Bank of Canada lowest rate cut in History
posted on
Jan 20, 2009 08:17AM
Identify, Focus, Develop.
By Julian Beltrame, The Canadian Press
OTTAWA - The Bank of Canada slashed its key interest rate to the lowest level in history Tuesday, conceding that the country's economy has fallen into recession and needs help to recover.
The central bank cut the trend-setting overnight rate one-half point to one per cent - below the 1.12 per cent that had served as the bank's floor policy rate in 1958 - while drastically revising downward its view of economic performance this year.
The decrease was in line with the expectations of economists, who have been calling for bold action on the parts of the central bank and the federal government in light of the quick and sharp downturn last fall that followed the destruction of savings in global stock markets.
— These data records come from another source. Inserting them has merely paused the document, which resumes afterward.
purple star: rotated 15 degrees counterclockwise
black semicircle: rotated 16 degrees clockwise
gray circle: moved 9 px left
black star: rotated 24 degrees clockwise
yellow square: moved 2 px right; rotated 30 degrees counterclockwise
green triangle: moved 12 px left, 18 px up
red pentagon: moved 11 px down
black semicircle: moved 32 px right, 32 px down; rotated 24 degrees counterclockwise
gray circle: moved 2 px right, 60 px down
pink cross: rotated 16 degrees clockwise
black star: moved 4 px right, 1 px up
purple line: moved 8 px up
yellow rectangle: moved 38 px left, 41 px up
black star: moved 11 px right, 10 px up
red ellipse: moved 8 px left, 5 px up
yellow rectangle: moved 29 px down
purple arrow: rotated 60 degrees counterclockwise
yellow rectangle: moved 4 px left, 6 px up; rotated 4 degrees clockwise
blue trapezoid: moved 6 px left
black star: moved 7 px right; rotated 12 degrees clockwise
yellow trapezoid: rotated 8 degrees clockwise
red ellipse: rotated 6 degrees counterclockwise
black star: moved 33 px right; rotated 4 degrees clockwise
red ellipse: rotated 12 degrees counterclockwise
Shortly after the central bank cut its rate, the big banks, led by Bank of Montreal (TSX: BMO.TO), TD Bank (TSX: TD.TO), Royal Bank (TSX: RBC.TO) and CIBC (TSX: CM.TO), also cut their prime lending rates by the same amount.
The prime determines the rates on everything from consumer loans and lines of credit to some mortgages and other loans.
Bank of Canada governor Mark Carney, who had previously declared the economy heading into recession in public comments, made it official Tuesday, revising the bank's forecast for 2009 last made in October from 0.6 per cent growth to a negative 1.2 per cent.
"The outlook for the global economy has deteriorated since the bank's December interest rate announcement, with the intensifying financial crisis spilling over into real economic activity," he wrote in the bank's one-page release.
"Heightened uncertainty is undermining business and household confidence worldwide and further eroding domestic demand."
In Canada, Carney said: "Exports are down sharply and domestic demand is shrinking as a result of declines in real income, household wealth and consumer and business confidence."
The Canadian dollar fell by close to a cent on the news, but had recovered most of the loss by mid-morning.
It was Carney's relatively rosy outlook for the economy after the autumn of 2009 that surprised many private-sector economists.
He forecast growth will bounce back to a rate of 3.8 per cent in 2010, saying there were faint indications that previous and current aggressive actions of central bankers and governments to inject liquidity and stimulus are yielding results.
"I think they are overly optimistic on the speed of the rebound," said Scotia Capital economist Derek Holt. "What is happening now is one of the strongest contractions in the supply of money in 70 or 80 years."
Global Insight managing director Dale Orr added that the ball is now in the federal government's court, saying next Tuesday's budget should contain significant temporary stimulus that can be implemented quickly.
At one per cent, the Canadian central bank is coming to the end of its ability to affect interest rates.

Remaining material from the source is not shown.